▸ Exercise brief: Would you copy the line that includes "area for all" and every line that follows it, down to the last line of the listing below, exactly as they stand?

▸ Supplied records:
┄┄┄┄┄┄┄┄┄┄

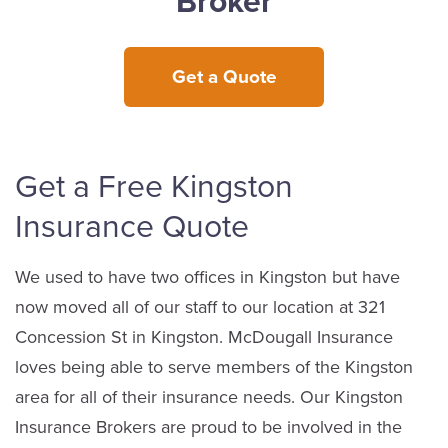
Broker
Get a Quote
Get a Free Kingston
Insurance Quote
We used to have two offices in Kingston but have
now moved all of our staff to our location at 321
Concession St in Kingston. McDougall Insurance
loves being able to serve members of the Kingston
area for all of their insurance needs. Our Kingston
Insurance Brokers are proud to be involved in the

┄┄┄┄┄┄┄┄┄┄

▸ Task answer:
area for all of their insurance needs. Our Kingston
Insurance Brokers are proud to be involved in the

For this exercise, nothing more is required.